How do the lines below between the ones holding "Európai Unió, illetve" and "bármikor tiltakozhat az", inclusive, read? Give them again exactly, with no other lines.

Dataset entries
□ □ □ □
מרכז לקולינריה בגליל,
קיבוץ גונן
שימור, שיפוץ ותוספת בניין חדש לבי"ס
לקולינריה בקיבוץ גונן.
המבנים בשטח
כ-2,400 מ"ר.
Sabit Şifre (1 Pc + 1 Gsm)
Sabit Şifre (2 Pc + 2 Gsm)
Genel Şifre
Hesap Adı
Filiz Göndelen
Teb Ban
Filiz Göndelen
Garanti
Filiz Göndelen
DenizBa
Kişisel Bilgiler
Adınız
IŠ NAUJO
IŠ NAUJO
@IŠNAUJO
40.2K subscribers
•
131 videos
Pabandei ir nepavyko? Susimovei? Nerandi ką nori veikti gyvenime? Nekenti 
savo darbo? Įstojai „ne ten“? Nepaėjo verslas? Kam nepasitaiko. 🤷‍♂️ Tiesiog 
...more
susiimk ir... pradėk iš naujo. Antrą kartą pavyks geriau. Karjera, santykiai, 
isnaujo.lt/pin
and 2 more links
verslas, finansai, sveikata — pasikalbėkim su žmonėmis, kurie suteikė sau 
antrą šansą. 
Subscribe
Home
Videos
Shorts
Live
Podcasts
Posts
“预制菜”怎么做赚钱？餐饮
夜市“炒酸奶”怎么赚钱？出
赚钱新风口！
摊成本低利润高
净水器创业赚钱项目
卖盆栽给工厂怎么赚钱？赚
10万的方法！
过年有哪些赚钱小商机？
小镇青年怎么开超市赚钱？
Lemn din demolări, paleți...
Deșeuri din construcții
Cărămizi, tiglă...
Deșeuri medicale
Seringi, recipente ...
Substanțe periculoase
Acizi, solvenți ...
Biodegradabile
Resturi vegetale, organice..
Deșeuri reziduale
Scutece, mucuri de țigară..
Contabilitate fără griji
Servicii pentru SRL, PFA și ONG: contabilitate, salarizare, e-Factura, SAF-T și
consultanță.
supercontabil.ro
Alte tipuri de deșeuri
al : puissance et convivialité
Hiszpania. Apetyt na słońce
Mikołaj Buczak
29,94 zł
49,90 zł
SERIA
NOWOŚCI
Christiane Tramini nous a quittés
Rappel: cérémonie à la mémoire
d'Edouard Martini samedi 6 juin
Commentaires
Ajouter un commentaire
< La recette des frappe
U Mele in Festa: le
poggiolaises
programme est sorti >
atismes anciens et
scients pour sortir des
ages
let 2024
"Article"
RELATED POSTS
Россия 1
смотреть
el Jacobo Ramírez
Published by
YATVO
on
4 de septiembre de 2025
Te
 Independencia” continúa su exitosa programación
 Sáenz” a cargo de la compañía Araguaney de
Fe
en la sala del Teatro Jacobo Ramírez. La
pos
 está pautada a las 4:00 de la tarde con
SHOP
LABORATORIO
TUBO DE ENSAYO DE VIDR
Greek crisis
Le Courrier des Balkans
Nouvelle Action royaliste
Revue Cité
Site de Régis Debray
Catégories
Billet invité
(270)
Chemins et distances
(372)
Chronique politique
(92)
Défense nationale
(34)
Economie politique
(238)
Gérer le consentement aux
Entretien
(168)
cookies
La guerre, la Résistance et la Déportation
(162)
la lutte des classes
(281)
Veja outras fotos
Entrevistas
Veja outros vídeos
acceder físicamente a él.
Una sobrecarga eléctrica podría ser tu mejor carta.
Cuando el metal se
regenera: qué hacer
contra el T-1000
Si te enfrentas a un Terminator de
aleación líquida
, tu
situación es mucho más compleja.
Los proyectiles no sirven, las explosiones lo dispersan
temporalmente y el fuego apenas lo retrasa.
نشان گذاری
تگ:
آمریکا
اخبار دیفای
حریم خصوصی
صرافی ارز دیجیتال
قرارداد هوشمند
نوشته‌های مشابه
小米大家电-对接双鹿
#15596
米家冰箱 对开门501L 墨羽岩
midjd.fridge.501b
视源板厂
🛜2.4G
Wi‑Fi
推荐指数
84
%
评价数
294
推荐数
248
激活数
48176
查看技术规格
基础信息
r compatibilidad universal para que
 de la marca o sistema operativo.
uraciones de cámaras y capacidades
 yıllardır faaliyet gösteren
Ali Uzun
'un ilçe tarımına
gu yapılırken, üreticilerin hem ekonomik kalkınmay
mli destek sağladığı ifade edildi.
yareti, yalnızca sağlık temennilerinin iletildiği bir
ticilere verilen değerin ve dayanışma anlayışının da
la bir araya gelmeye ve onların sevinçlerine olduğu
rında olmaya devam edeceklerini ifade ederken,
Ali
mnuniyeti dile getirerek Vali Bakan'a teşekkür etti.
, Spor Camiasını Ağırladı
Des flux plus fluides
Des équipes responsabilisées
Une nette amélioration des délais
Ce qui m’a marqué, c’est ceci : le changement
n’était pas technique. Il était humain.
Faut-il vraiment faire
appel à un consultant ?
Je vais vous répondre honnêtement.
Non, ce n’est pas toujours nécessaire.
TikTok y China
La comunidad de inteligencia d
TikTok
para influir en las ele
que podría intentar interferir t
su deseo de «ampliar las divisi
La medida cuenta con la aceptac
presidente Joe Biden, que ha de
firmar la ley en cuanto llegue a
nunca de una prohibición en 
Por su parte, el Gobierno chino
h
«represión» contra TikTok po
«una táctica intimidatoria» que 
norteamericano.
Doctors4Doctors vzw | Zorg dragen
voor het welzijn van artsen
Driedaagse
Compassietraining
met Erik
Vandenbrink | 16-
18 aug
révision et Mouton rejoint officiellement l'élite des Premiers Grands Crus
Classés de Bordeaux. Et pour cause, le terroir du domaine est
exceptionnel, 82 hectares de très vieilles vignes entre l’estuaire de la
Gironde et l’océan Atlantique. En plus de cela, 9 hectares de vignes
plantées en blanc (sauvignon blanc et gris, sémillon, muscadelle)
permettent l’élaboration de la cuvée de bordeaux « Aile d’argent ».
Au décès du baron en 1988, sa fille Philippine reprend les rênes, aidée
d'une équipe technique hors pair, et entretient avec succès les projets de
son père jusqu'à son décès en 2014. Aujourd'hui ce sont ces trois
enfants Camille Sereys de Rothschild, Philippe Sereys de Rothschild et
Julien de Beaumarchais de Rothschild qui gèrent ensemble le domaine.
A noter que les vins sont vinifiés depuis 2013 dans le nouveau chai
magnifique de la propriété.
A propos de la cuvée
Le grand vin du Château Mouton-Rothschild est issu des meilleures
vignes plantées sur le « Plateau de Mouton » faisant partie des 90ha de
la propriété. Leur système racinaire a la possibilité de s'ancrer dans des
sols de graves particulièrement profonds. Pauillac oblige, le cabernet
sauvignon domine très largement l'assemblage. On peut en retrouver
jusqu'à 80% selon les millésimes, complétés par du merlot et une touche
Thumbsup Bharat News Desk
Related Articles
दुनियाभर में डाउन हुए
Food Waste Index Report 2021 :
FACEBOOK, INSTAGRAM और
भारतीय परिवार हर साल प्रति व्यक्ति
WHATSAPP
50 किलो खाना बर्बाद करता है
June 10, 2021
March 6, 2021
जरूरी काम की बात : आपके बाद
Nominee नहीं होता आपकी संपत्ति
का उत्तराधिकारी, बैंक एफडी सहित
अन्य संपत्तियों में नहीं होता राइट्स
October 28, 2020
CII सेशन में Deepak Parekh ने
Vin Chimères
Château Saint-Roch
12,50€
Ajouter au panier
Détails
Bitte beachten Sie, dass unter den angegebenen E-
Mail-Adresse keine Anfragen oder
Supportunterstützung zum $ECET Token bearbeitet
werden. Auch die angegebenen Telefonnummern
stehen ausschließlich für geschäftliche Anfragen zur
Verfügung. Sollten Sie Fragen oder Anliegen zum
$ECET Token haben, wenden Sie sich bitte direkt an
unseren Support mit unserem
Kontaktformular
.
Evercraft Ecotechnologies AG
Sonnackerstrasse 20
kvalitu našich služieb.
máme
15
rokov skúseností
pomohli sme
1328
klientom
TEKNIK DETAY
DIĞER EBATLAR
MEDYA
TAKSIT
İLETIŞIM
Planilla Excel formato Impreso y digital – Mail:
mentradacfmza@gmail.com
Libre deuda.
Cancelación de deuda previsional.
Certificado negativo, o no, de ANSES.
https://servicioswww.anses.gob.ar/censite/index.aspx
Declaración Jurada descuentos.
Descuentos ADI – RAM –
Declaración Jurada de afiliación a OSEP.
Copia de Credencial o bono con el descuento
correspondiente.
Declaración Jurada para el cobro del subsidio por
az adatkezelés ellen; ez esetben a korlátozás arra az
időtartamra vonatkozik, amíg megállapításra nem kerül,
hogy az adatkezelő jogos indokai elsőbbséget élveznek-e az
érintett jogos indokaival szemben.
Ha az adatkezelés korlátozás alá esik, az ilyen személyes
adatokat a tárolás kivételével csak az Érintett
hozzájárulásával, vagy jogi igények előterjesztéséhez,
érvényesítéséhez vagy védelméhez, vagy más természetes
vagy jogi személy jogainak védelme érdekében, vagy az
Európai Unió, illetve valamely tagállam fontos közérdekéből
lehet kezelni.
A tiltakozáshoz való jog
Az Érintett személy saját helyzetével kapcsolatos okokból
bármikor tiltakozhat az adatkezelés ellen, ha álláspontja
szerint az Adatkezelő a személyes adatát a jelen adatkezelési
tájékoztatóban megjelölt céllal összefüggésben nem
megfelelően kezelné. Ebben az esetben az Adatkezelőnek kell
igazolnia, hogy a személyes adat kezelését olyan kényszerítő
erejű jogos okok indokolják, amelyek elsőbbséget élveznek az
□ □ □ □
Worked solution
Európai Unió, illetve valamely tagállam fontos közérdekéből
lehet kezelni.
A tiltakozáshoz való jog
Az Érintett személy saját helyzetével kapcsolatos okokból
bármikor tiltakozhat az adatkezelés ellen, ha álláspontja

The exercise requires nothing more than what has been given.